Segment Start: DATA IN THIS EXERCISE

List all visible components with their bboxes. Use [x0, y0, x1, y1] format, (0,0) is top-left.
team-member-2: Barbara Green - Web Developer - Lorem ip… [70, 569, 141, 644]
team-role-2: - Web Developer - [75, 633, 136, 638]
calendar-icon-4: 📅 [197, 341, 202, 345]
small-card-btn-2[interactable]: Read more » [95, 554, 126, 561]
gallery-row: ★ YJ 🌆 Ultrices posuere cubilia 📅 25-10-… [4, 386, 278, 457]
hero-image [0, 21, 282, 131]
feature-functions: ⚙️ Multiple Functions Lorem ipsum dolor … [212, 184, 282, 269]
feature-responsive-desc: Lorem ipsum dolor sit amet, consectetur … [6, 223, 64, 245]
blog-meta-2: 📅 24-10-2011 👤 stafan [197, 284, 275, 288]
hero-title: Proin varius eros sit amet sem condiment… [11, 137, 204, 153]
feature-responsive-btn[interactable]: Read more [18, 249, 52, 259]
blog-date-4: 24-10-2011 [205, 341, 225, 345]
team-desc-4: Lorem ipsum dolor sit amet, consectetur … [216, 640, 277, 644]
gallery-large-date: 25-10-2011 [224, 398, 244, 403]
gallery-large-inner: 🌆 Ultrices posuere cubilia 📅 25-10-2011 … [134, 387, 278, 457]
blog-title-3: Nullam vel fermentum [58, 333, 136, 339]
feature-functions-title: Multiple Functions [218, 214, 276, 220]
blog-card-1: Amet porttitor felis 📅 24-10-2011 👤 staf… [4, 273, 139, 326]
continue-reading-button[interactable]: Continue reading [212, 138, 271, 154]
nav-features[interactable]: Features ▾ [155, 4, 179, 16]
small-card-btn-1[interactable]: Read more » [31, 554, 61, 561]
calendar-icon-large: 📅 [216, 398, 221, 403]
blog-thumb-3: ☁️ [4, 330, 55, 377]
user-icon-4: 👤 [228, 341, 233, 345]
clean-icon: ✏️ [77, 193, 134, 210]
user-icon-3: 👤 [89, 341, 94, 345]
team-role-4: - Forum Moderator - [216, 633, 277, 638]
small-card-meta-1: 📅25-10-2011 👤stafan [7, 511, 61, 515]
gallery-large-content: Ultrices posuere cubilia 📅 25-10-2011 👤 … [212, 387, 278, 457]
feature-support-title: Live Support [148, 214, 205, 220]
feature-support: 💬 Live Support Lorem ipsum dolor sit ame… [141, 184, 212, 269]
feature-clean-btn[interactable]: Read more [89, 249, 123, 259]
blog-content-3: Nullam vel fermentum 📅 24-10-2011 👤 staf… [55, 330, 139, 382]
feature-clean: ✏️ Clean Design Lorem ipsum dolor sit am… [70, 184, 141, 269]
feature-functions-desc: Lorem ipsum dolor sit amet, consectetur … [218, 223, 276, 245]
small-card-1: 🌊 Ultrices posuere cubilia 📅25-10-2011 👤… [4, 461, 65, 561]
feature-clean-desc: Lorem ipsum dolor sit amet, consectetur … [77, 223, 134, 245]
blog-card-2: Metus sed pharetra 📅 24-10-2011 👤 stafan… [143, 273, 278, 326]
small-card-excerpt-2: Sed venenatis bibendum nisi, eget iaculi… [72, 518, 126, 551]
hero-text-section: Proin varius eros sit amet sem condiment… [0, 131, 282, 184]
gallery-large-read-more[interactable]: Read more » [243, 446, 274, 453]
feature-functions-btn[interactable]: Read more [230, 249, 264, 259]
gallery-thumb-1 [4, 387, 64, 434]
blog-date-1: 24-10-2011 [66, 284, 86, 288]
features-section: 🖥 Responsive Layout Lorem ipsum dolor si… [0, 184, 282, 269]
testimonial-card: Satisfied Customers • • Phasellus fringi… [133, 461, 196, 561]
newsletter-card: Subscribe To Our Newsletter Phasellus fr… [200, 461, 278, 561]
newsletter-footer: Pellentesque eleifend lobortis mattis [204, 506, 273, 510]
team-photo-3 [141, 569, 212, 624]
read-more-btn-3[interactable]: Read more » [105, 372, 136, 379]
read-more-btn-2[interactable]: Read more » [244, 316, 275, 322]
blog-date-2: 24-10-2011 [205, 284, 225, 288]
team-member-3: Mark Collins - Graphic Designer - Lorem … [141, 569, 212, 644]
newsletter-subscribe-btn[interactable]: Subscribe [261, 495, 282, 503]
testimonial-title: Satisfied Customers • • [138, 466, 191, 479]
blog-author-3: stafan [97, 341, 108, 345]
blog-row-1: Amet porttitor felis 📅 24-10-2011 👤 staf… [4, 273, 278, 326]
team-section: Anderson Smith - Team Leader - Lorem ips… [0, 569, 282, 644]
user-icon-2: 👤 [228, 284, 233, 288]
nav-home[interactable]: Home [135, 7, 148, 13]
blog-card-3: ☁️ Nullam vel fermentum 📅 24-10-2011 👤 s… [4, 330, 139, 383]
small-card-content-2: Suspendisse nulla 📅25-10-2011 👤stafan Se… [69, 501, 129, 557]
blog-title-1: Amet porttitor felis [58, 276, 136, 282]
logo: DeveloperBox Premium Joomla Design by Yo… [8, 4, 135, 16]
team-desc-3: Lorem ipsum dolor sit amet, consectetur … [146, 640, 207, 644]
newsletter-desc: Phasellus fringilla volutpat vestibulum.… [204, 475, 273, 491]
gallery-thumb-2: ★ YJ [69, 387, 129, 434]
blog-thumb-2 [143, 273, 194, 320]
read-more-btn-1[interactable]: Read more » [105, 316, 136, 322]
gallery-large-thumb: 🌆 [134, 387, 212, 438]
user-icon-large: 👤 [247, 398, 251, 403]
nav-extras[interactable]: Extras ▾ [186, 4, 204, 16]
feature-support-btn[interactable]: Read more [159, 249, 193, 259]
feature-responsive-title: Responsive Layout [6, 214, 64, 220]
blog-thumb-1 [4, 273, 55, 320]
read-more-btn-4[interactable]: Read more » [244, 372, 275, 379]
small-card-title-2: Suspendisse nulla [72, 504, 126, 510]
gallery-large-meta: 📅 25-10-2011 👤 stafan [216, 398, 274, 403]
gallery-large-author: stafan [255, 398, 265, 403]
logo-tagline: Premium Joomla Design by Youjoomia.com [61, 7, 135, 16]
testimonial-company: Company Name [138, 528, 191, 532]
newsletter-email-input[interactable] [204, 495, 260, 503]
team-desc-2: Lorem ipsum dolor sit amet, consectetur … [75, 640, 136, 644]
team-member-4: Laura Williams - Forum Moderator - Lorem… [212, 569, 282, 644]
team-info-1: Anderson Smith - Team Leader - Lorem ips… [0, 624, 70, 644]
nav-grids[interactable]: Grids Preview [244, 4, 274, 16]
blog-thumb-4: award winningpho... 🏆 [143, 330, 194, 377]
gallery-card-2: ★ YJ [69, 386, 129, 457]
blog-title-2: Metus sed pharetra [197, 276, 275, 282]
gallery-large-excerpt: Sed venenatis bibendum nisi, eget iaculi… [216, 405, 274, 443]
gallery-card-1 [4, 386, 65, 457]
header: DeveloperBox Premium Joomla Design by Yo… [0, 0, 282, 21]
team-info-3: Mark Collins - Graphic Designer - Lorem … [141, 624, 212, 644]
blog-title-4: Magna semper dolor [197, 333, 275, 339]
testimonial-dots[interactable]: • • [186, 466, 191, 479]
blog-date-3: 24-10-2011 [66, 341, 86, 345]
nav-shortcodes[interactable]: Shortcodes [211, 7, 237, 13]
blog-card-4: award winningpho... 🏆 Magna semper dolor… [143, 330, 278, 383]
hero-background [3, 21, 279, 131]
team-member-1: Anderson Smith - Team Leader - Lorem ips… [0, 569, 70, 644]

Segment End: DATA IN THIS EXERCISE

> PROMPT
Reproduce the entries above in full and exactly.

> OUTPUT BELOW
List all visible components with their bboxes. Use [x0, y0, x1, y1] format, (0,0) is top-left.
team-member-2: Barbara Green - Web Developer - Lorem ip… [70, 569, 141, 644]
team-role-2: - Web Developer - [75, 633, 136, 638]
calendar-icon-4: 📅 [197, 341, 202, 345]
small-card-btn-2[interactable]: Read more » [95, 554, 126, 561]
gallery-row: ★ YJ 🌆 Ultrices posuere cubilia 📅 25-10-… [4, 386, 278, 457]
hero-image [0, 21, 282, 131]
feature-functions: ⚙️ Multiple Functions Lorem ipsum dolor … [212, 184, 282, 269]
feature-responsive-desc: Lorem ipsum dolor sit amet, consectetur … [6, 223, 64, 245]
blog-meta-2: 📅 24-10-2011 👤 stafan [197, 284, 275, 288]
hero-title: Proin varius eros sit amet sem condiment… [11, 137, 204, 153]
feature-responsive-btn[interactable]: Read more [18, 249, 52, 259]
blog-date-4: 24-10-2011 [205, 341, 225, 345]
team-desc-4: Lorem ipsum dolor sit amet, consectetur … [216, 640, 277, 644]
gallery-large-date: 25-10-2011 [224, 398, 244, 403]
gallery-large-inner: 🌆 Ultrices posuere cubilia 📅 25-10-2011 … [134, 387, 278, 457]
blog-title-3: Nullam vel fermentum [58, 333, 136, 339]
feature-functions-title: Multiple Functions [218, 214, 276, 220]
blog-card-1: Amet porttitor felis 📅 24-10-2011 👤 staf… [4, 273, 139, 326]
continue-reading-button[interactable]: Continue reading [212, 138, 271, 154]
nav-features[interactable]: Features ▾ [155, 4, 179, 16]
small-card-btn-1[interactable]: Read more » [31, 554, 61, 561]
calendar-icon-large: 📅 [216, 398, 221, 403]
blog-thumb-3: ☁️ [4, 330, 55, 377]
user-icon-4: 👤 [228, 341, 233, 345]
clean-icon: ✏️ [77, 193, 134, 210]
user-icon-3: 👤 [89, 341, 94, 345]
team-role-4: - Forum Moderator - [216, 633, 277, 638]
small-card-meta-1: 📅25-10-2011 👤stafan [7, 511, 61, 515]
gallery-large-content: Ultrices posuere cubilia 📅 25-10-2011 👤 … [212, 387, 278, 457]
feature-support-title: Live Support [148, 214, 205, 220]
feature-support: 💬 Live Support Lorem ipsum dolor sit ame… [141, 184, 212, 269]
feature-clean-btn[interactable]: Read more [89, 249, 123, 259]
blog-content-3: Nullam vel fermentum 📅 24-10-2011 👤 staf… [55, 330, 139, 382]
feature-clean: ✏️ Clean Design Lorem ipsum dolor sit am… [70, 184, 141, 269]
feature-functions-desc: Lorem ipsum dolor sit amet, consectetur … [218, 223, 276, 245]
small-card-1: 🌊 Ultrices posuere cubilia 📅25-10-2011 👤… [4, 461, 65, 561]
feature-clean-desc: Lorem ipsum dolor sit amet, consectetur … [77, 223, 134, 245]
blog-card-2: Metus sed pharetra 📅 24-10-2011 👤 stafan… [143, 273, 278, 326]
small-card-excerpt-2: Sed venenatis bibendum nisi, eget iaculi… [72, 518, 126, 551]
hero-text-section: Proin varius eros sit amet sem condiment… [0, 131, 282, 184]
gallery-large-read-more[interactable]: Read more » [243, 446, 274, 453]
feature-functions-btn[interactable]: Read more [230, 249, 264, 259]
gallery-thumb-1 [4, 387, 64, 434]
blog-date-1: 24-10-2011 [66, 284, 86, 288]
features-section: 🖥 Responsive Layout Lorem ipsum dolor si… [0, 184, 282, 269]
testimonial-card: Satisfied Customers • • Phasellus fringi… [133, 461, 196, 561]
newsletter-card: Subscribe To Our Newsletter Phasellus fr… [200, 461, 278, 561]
newsletter-footer: Pellentesque eleifend lobortis mattis [204, 506, 273, 510]
team-photo-3 [141, 569, 212, 624]
read-more-btn-3[interactable]: Read more » [105, 372, 136, 379]
read-more-btn-2[interactable]: Read more » [244, 316, 275, 322]
blog-date-2: 24-10-2011 [205, 284, 225, 288]
team-member-3: Mark Collins - Graphic Designer - Lorem … [141, 569, 212, 644]
newsletter-subscribe-btn[interactable]: Subscribe [261, 495, 282, 503]
testimonial-title: Satisfied Customers • • [138, 466, 191, 479]
blog-author-3: stafan [97, 341, 108, 345]
blog-row-1: Amet porttitor felis 📅 24-10-2011 👤 staf… [4, 273, 278, 326]
team-section: Anderson Smith - Team Leader - Lorem ips… [0, 569, 282, 644]
user-icon-2: 👤 [228, 284, 233, 288]
nav-home[interactable]: Home [135, 7, 148, 13]
blog-card-3: ☁️ Nullam vel fermentum 📅 24-10-2011 👤 s… [4, 330, 139, 383]
small-card-content-2: Suspendisse nulla 📅25-10-2011 👤stafan Se… [69, 501, 129, 557]
blog-title-1: Amet porttitor felis [58, 276, 136, 282]
logo: DeveloperBox Premium Joomla Design by Yo… [8, 4, 135, 16]
team-desc-3: Lorem ipsum dolor sit amet, consectetur … [146, 640, 207, 644]
newsletter-desc: Phasellus fringilla volutpat vestibulum.… [204, 475, 273, 491]
gallery-thumb-2: ★ YJ [69, 387, 129, 434]
blog-thumb-2 [143, 273, 194, 320]
read-more-btn-1[interactable]: Read more » [105, 316, 136, 322]
gallery-large-thumb: 🌆 [134, 387, 212, 438]
user-icon-large: 👤 [247, 398, 251, 403]
nav-extras[interactable]: Extras ▾ [186, 4, 204, 16]
feature-support-btn[interactable]: Read more [159, 249, 193, 259]
feature-responsive-title: Responsive Layout [6, 214, 64, 220]
blog-thumb-1 [4, 273, 55, 320]
read-more-btn-4[interactable]: Read more » [244, 372, 275, 379]
small-card-title-2: Suspendisse nulla [72, 504, 126, 510]
gallery-large-meta: 📅 25-10-2011 👤 stafan [216, 398, 274, 403]
gallery-large-author: stafan [255, 398, 265, 403]
logo-tagline: Premium Joomla Design by Youjoomia.com [61, 7, 135, 16]
testimonial-company: Company Name [138, 528, 191, 532]
newsletter-email-input[interactable] [204, 495, 260, 503]
team-desc-2: Lorem ipsum dolor sit amet, consectetur … [75, 640, 136, 644]
team-member-4: Laura Williams - Forum Moderator - Lorem… [212, 569, 282, 644]
team-info-1: Anderson Smith - Team Leader - Lorem ips… [0, 624, 70, 644]
nav-grids[interactable]: Grids Preview [244, 4, 274, 16]
blog-thumb-4: award winningpho... 🏆 [143, 330, 194, 377]
gallery-card-2: ★ YJ [69, 386, 129, 457]
blog-title-2: Metus sed pharetra [197, 276, 275, 282]
gallery-large-excerpt: Sed venenatis bibendum nisi, eget iaculi… [216, 405, 274, 443]
gallery-card-1 [4, 386, 65, 457]
header: DeveloperBox Premium Joomla Design by Yo… [0, 0, 282, 21]
team-info-3: Mark Collins - Graphic Designer - Lorem … [141, 624, 212, 644]
blog-title-4: Magna semper dolor [197, 333, 275, 339]
testimonial-dots[interactable]: • • [186, 466, 191, 479]
blog-date-3: 24-10-2011 [66, 341, 86, 345]
nav-shortcodes[interactable]: Shortcodes [211, 7, 237, 13]
blog-card-4: award winningpho... 🏆 Magna semper dolor… [143, 330, 278, 383]
hero-background [3, 21, 279, 131]
team-member-1: Anderson Smith - Team Leader - Lorem ips… [0, 569, 70, 644]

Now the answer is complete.